KSimplex Geometric Prior for Stable Diffusion: Complete Mathematical Reference

Community Article Published February 6, 2026

A Cayley-Menger validated pentachoron attention skeleton for rectified flow diffusion.

Author: AbstractPhil
License: MIT
Weights: AbstractPhil/sd15-rectified-geometric-matching

Abstract

We present KSimplex, a geometric cross-attention prior that modulates CLIP conditioning before it enters the frozen UNet of a Stable Diffusion 1.5 rectified flow pipeline. The prior operates in a 4-dimensional simplex (pentachoron) coordinate space, using Cayley-Menger determinants to validate geometric configurations and enforce structural coherence. With only 4.8M trainable parameters (0.56% of the 859M frozen backbone), the prior produces measurable improvements in spatial coherence and anatomical correctness after a single epoch on 10,000 synthetic images.

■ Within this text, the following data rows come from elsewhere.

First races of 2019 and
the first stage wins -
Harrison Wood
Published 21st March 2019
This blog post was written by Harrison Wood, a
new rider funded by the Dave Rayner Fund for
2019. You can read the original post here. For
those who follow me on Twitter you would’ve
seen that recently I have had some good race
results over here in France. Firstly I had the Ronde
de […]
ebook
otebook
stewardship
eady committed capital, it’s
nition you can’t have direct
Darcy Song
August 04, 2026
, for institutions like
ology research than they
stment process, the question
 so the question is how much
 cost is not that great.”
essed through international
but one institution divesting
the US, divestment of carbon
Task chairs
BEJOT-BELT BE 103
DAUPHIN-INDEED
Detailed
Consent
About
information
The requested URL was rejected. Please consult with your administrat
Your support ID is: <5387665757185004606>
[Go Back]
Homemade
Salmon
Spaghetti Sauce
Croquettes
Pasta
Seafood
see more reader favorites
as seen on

This document catalogs every mathematical formula implemented in the system, from simplex construction through training loss to ODE sampling.

1. Architecture

CLIP(prompt) → [B, 77, 768]
    → KSimplexCrossAttentionPrior  (4.8M params, fp32)
        → StackedKSimplexAttention (4 layers)
            → KSimplexAttentionLayer × 4
                → coordinate projection
                → soft vertex assignment
                → deformed template anchoring
                → geometric attention (distance-based)
                → CM-validated value projection
        → residual blend
    → modulated [B, 77, 768]
    → Frozen SD1.5 UNet (859M params, fp16)
    → v_predicted

All original SD1.5 weights load unmodified. Geometric parameters are purely additive.

2. Simplex Foundations

2.1 Regular Simplex Template

A k-simplex is the k-dimensional generalization of a triangle. For k=4 (pentachoron), we embed n = k+1 = 5 vertices in ℝ^{d_e} (d_e = 32).

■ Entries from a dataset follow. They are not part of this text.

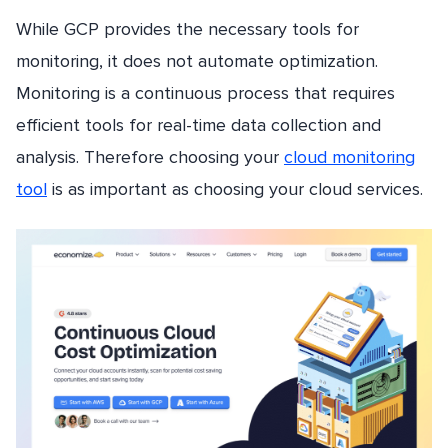
While GCP provides the necessary tools for
monitoring, it does not automate optimization.
Monitoring is a continuous process that requires
efficient tools for real-time data collection and
analysis. Therefore choosing your
cloud monitoring
tool
is as important as choosing your cloud services.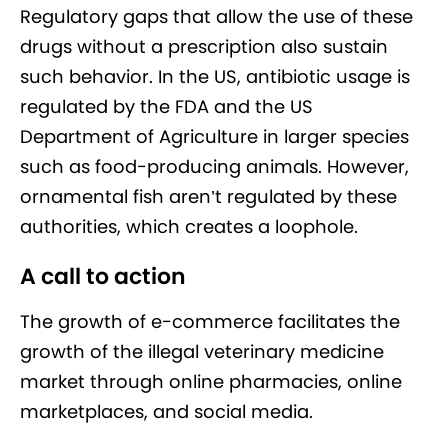
Regulatory gaps that allow the use of these
drugs without a prescription also sustain
such behavior. In the US, antibiotic usage is
regulated by the FDA and the US
Department of Agriculture in larger species
such as food-producing animals. However,
ornamental fish aren’t regulated by these
authorities, which creates a loophole.
A call to action
The growth of e-commerce facilitates the
growth of the illegal veterinary medicine
market through online pharmacies, online
marketplaces, and social media.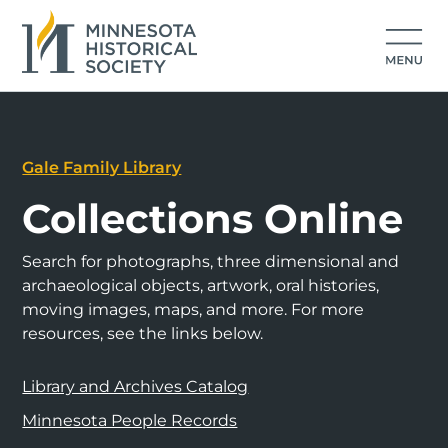
Gale Family Library
Collections Online
Search for photographs, three dimensional and
archaeological objects, artwork, oral histories,
moving images, maps, and more. For more
resources, see the links below.
Library and Archives Catalog
Minnesota People Records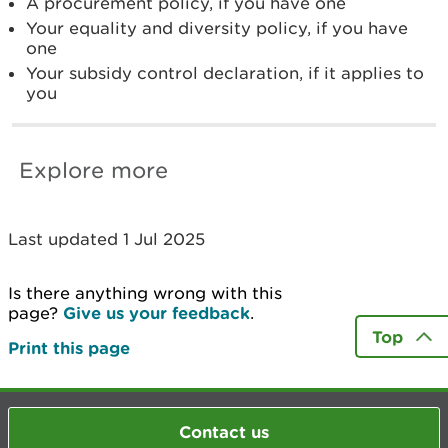
A procurement policy, if you have one
Your equality and diversity policy, if you have
one
Your subsidy control declaration, if it applies to
you
Explore more
Last updated 1 Jul 2025
Is there anything wrong with this
page?
Give us your feedback
.
Top
Print this page
Contact us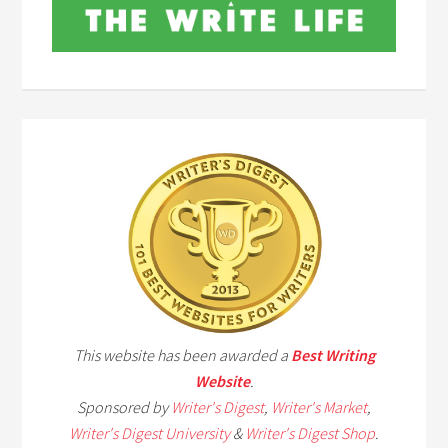
This website has been awarded a
Best Writing
Website
.
Sponsored by
Writer's Digest
,
Writer's Market
,
Writer's Digest University
&
Writer's Digest Shop
.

The regular template T ∈ ℝ^{(k+1) × d_e} has unit edge lengths:

$d_{ij}^2 = \|\mathbf{T}_i - \mathbf{T}_j\|^2 = 1 \quad \forall\; i \neq j$

Constructed via geovocab2.shapes.factory.SimplexFactory(k=4, embed_dim=32, method="regular").

2.2 Edge Count

For n = k+1 vertices:

$|\mathcal{E}| = \binom{n}{2} = \frac{n(n-1)}{2}$

For k=4: |E| = 5·4/2 = 10 edges.

2.3 Stability Constraint

Empirically validated: the embedding dimension must satisfy:

$\frac{d_e}{k} \geq 8$

For k=4, d_e=32: ratio = 8 ✓. Below this ratio, CM determinants become numerically unstable.

2.4 Pairwise Squared Distances (Vectorized)

Given vertices V ∈ ℝ^{n × d_e}:

$D_{ij}^2 = \sum_{m=1}^{d_e} (V_{im} - V_{jm})^2$

Computed as: diff = V.unsqueeze(1) - V.unsqueeze(0), D² = (diff²).sum(dim=-1). Upper triangle extracted via torch.triu_indices(n, n, offset=1).

3. Cayley-Menger Determinant

3.1 Bordered Distance Matrix

For n = k+1 points with pairwise squared distances d²_{ij}, the CM determinant is the determinant of the (n+1)×(n+1) bordered matrix:

$\text{CM}(d^2) = \begin{vmatrix} 0 & 1 & 1 & \cdots & 1 \\ 1 & 0 & d_{01}^2 & \cdots & d_{0,n-1}^2 \\ 1 & d_{01}^2 & 0 & \cdots & d_{1,n-1}^2 \\ \vdots & \vdots & \vdots & \ddots & \vdots \\ 1 & d_{0,n-1}^2 & d_{1,n-1}^2 & \cdots & 0 \end{vmatrix}$

Structure:

cm[0, 0] = 0 (corner)
cm[0, 1:] = cm[1:, 0] = 1 (border row/column)
cm[i+1, j+1] = d²_{ij} for i ≠ j (squared distances)
cm[i+1, i+1] = 0 (diagonal)

Computed via torch.linalg.det(cm) in float32 (half precision not supported).

3.2 Simplex Validity Condition

A set of distances defines a valid k-simplex in Euclidean space iff:

$(-1)^{k+1} \cdot \text{CM}(d^2) > 0$

For k=4: (-1)^5 · CM < 0, so CM must be negative.

3.3 Simplex Volume from CM

The squared volume of a k-simplex:

$\text{vol}^2(\Delta_k) = \frac{(-1)^{k+1}}{2^k \cdot (k!)^2} \cdot \text{CM}(d^2)$

For k=4: denom = 2^4 · (4!)^2 = 16 · 576 = 9216.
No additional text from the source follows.